### Work required:
Extract, exactly as written, all lines of the material below from the line that includes "vị của pate." through its last line.
--- Excerpted records Enclosed Below ---
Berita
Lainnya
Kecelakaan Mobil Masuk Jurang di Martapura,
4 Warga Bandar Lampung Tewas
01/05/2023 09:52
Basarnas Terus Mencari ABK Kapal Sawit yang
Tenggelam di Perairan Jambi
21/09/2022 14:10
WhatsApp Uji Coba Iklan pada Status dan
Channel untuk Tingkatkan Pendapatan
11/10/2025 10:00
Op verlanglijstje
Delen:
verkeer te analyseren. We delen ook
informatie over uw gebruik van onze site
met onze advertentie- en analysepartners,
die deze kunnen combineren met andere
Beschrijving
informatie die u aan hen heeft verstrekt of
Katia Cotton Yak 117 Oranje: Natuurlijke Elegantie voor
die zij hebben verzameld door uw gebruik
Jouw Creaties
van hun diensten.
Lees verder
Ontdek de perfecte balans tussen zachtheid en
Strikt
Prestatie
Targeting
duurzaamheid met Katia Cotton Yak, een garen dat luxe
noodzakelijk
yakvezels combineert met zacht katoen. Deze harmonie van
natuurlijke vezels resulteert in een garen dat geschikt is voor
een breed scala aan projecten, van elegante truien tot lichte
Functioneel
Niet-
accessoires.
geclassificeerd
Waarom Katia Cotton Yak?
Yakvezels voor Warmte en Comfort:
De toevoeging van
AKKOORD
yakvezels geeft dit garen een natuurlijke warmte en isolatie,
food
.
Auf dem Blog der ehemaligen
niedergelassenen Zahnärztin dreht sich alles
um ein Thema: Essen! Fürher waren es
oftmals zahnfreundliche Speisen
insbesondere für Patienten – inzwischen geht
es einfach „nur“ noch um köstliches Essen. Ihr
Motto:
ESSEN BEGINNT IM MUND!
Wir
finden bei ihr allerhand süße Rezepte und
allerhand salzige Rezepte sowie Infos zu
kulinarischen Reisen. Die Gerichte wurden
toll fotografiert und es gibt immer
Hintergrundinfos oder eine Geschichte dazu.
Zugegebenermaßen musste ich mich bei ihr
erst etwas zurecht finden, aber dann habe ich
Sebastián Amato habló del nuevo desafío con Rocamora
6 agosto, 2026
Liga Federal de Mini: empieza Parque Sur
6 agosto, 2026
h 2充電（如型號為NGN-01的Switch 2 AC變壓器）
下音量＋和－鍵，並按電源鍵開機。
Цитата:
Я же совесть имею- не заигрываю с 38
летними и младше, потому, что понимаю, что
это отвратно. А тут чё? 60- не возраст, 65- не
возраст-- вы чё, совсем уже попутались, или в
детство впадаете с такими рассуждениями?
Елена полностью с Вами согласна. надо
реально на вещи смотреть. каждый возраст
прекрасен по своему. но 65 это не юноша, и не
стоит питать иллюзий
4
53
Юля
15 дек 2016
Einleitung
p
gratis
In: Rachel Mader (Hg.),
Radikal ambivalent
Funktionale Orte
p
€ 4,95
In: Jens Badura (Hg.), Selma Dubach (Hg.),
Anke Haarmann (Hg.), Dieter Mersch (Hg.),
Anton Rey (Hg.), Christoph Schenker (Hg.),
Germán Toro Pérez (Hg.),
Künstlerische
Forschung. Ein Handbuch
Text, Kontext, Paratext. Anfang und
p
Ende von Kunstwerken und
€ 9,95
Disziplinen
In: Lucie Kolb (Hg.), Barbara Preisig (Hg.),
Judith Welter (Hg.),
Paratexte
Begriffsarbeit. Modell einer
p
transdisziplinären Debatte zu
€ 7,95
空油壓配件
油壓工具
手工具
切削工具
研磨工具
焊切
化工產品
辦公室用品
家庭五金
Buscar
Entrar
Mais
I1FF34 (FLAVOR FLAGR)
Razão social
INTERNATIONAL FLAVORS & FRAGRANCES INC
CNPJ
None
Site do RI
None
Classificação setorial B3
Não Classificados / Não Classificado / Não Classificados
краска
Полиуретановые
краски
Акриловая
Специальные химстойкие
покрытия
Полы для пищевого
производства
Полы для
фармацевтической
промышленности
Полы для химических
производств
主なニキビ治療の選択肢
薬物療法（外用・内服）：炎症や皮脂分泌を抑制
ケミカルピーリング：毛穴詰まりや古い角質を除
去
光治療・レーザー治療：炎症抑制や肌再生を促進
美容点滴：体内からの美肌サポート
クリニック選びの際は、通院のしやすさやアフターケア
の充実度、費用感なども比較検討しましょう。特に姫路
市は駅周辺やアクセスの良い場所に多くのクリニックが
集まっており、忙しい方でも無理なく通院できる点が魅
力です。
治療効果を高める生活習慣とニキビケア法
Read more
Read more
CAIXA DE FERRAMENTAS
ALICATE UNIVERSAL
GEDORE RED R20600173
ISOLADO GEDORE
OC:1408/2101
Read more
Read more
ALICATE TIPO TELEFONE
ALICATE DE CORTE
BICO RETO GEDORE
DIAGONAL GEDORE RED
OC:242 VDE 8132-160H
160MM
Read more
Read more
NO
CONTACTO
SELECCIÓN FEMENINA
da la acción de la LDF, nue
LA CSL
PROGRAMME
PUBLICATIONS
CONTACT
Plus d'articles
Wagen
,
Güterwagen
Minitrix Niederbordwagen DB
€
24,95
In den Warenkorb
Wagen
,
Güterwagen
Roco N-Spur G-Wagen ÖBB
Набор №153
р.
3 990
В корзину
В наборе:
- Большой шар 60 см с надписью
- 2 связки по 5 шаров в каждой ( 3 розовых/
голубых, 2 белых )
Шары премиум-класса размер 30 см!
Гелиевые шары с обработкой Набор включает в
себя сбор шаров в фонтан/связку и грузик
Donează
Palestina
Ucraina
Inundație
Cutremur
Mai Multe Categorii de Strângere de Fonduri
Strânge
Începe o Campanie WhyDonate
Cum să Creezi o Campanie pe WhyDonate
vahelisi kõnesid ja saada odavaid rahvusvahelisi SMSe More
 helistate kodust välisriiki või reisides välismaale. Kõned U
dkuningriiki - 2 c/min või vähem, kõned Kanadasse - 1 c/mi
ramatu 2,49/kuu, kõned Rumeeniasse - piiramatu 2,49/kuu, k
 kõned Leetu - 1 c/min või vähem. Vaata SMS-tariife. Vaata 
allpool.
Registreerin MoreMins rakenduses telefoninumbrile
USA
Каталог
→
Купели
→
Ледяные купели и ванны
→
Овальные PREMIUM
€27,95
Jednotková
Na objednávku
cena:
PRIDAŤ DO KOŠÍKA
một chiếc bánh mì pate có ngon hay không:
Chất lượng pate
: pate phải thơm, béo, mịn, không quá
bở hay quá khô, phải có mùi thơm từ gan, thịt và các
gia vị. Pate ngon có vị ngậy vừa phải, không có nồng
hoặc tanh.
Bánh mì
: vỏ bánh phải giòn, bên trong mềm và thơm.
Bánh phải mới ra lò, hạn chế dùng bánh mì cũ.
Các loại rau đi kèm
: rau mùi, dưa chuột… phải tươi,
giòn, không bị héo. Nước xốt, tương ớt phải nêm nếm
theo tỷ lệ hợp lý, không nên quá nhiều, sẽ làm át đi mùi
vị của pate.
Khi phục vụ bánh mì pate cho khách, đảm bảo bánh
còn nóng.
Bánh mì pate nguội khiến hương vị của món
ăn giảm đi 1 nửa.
--- End of Enclosed Excerpted records ---
### Answer box:
vị của pate.
Khi phục vụ bánh mì pate cho khách, đảm bảo bánh
còn nóng.
Bánh mì pate nguội khiến hương vị của món
ăn giảm đi 1 nửa.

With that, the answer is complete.